* [PROBLEM DESCRIPTION]
Once the pictures are removed, reproduce what is left of the data below exactly.

(Saved entries)
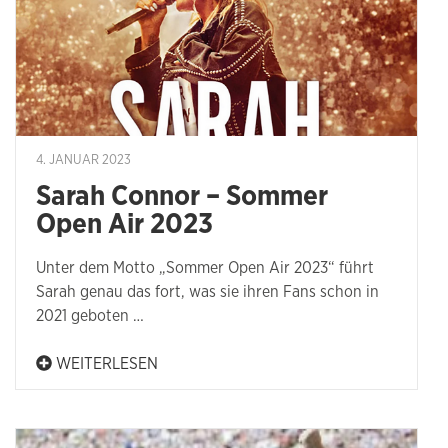
4. JANUAR 2023
Sarah Connor – Sommer
Open Air 2023
Unter dem Motto „Sommer Open Air 2023“ führt
Sarah genau das fort, was sie ihren Fans schon in
2021 geboten …
WEITERLESEN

* [RESPONSE]
4. JANUAR 2023
Sarah Connor – Sommer
Open Air 2023
Unter dem Motto „Sommer Open Air 2023“ führt
Sarah genau das fort, was sie ihren Fans schon in
2021 geboten …
WEITERLESEN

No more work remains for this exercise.